What this task involves => Below are several records. Retype exactly those lines running from the one with "rurale, grâce à la" through the one with "cle révèle les", end lines included, and no others.

Entries shown =>
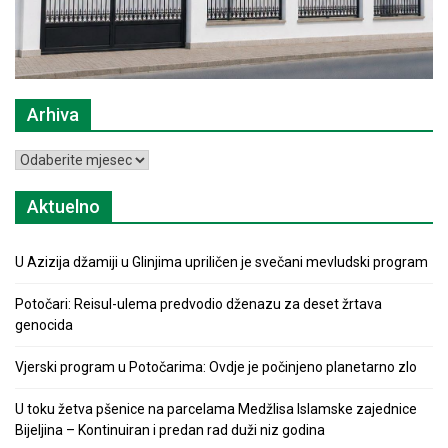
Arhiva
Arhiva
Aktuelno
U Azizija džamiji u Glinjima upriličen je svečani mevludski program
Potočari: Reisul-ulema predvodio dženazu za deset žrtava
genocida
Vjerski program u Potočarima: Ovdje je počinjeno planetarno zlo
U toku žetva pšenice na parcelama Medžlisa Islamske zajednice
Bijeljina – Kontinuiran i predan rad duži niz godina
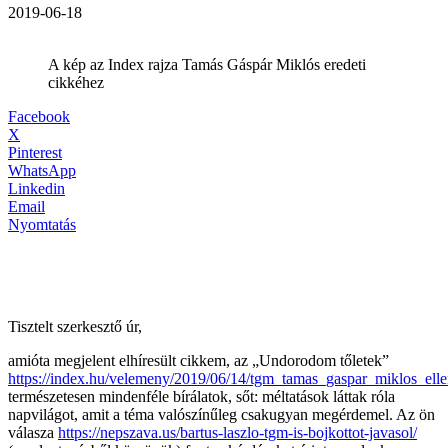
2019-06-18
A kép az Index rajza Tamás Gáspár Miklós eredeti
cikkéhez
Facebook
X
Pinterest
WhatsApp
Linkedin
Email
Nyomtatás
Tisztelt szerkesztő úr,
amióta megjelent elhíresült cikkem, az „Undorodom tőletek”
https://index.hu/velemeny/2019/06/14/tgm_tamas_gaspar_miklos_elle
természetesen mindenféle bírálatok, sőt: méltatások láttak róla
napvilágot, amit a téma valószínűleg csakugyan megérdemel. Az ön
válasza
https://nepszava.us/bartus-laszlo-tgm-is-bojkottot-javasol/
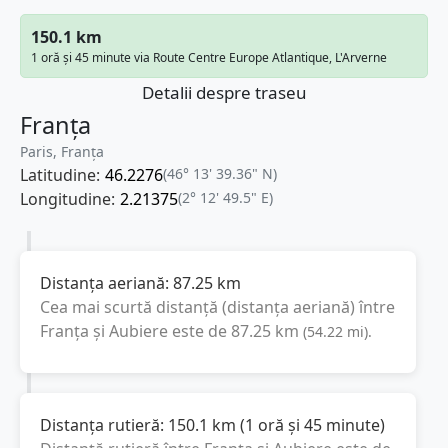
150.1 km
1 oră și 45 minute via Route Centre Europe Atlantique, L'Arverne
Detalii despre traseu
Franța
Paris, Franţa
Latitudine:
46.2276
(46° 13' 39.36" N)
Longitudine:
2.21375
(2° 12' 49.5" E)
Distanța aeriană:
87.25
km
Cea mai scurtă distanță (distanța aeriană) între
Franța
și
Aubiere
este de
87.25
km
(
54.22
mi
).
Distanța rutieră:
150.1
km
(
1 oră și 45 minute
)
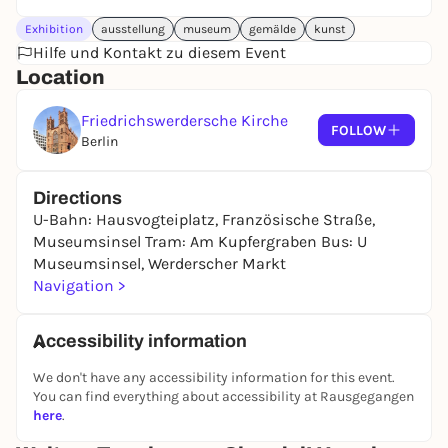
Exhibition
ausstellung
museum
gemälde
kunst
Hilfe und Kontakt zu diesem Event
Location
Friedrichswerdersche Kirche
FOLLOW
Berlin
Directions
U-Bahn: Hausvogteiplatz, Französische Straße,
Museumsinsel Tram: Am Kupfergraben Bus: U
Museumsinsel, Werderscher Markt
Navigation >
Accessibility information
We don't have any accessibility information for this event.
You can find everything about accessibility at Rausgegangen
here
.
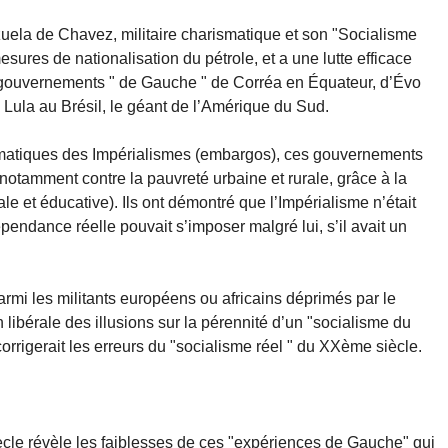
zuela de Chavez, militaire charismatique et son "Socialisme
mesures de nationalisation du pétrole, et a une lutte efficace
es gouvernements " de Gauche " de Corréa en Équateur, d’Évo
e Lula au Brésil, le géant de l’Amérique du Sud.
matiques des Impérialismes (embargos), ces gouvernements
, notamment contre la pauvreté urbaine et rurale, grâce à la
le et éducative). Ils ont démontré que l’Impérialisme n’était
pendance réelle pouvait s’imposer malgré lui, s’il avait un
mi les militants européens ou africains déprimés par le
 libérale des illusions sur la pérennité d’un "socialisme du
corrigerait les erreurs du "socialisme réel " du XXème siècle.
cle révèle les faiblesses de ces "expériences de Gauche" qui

* * *

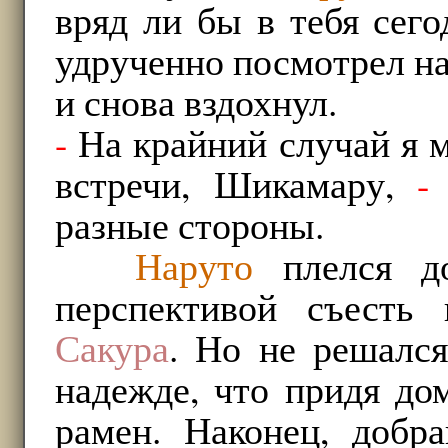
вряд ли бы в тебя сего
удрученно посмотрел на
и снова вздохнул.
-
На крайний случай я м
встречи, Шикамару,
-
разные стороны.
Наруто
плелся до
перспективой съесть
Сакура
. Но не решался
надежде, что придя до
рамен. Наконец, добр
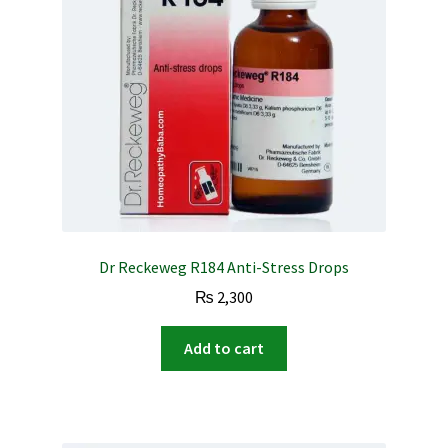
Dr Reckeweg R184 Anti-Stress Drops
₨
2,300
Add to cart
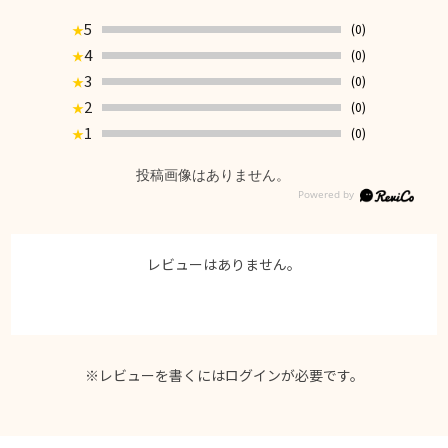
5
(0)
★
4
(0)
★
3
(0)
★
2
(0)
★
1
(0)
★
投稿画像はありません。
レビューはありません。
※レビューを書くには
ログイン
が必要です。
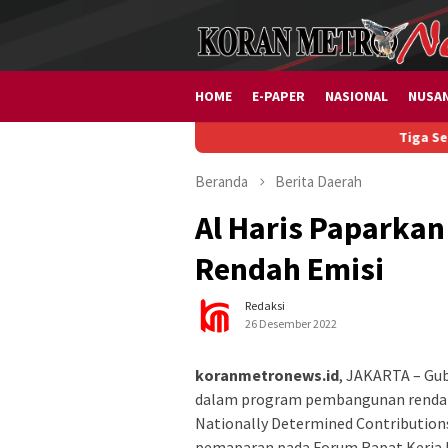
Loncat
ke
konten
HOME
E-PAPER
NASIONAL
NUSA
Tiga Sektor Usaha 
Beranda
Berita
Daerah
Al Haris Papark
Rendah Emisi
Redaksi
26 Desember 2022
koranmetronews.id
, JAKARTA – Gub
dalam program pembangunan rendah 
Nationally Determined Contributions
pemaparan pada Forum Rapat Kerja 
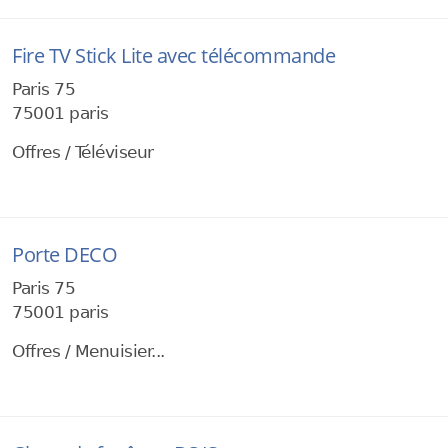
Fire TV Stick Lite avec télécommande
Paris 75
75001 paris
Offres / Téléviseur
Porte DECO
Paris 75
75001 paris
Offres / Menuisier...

Result for this exercise =>
, notamment contre la pauvreté urbaine et rurale, grâce à la
le et éducative). Ils ont démontré que l’Impérialisme n’était
pendance réelle pouvait s’imposer malgré lui, s’il avait un
mi les militants européens ou africains déprimés par le
 libérale des illusions sur la pérennité d’un "socialisme du
corrigerait les erreurs du "socialisme réel " du XXème siècle.
cle révèle les faiblesses de ces "expériences de Gauche" qui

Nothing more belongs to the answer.